Action item
Copy every line from the records that holds the word "المزيد".

· · · ·

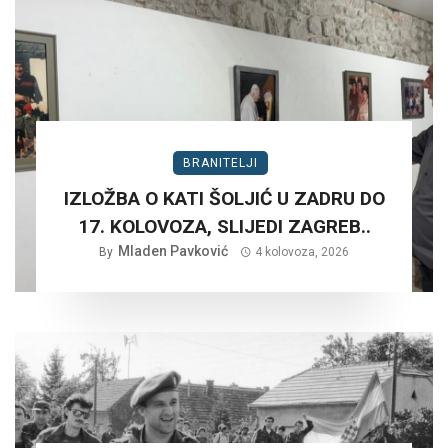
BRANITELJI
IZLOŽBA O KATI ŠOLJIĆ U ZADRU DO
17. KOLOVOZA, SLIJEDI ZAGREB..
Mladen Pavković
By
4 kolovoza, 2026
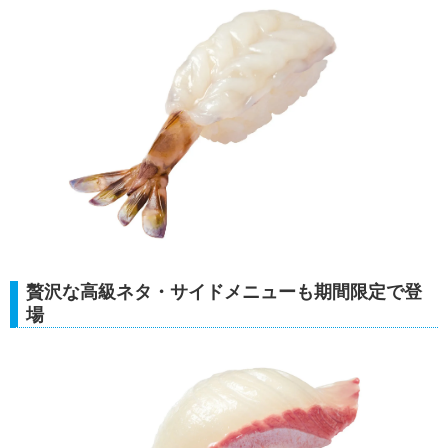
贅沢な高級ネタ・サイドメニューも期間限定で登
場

· · · ·

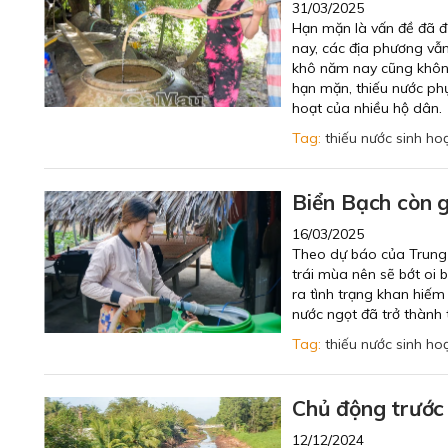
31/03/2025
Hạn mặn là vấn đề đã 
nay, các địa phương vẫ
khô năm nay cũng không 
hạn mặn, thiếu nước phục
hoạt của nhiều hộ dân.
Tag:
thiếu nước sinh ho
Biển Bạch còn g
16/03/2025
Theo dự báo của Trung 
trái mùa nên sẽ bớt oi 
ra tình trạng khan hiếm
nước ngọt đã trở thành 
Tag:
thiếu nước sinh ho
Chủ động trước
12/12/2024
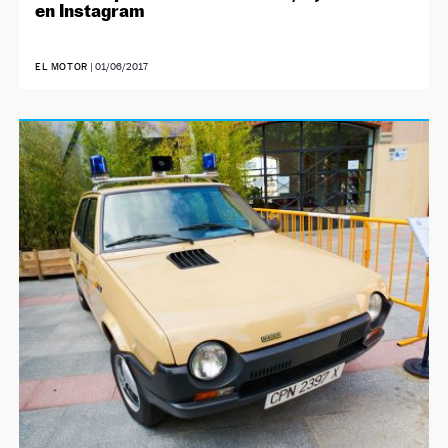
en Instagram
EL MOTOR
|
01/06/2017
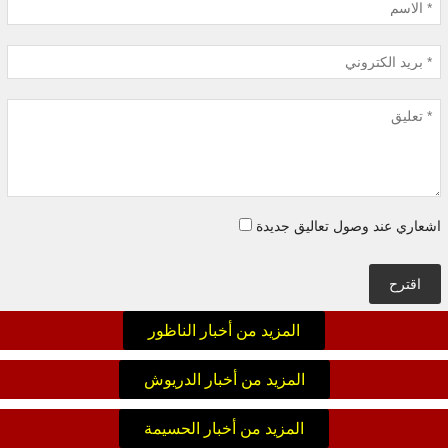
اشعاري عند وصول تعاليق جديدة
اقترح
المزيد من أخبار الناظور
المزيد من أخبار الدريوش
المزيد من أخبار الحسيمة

· · · ·

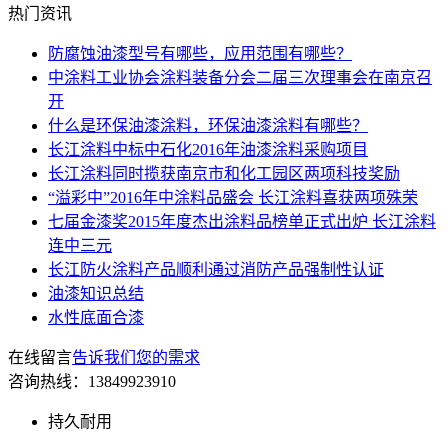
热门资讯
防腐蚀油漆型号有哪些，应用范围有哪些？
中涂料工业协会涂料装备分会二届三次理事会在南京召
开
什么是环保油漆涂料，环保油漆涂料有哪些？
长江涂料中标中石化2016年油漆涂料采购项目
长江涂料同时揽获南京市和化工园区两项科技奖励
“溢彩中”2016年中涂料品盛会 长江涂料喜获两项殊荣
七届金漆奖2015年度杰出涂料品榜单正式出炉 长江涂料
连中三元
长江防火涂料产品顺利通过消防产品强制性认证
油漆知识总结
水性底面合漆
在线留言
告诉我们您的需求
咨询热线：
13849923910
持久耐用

· · · ·

Written response
المزيد من أخبار الناظور
المزيد من أخبار الدريوش
المزيد من أخبار الحسيمة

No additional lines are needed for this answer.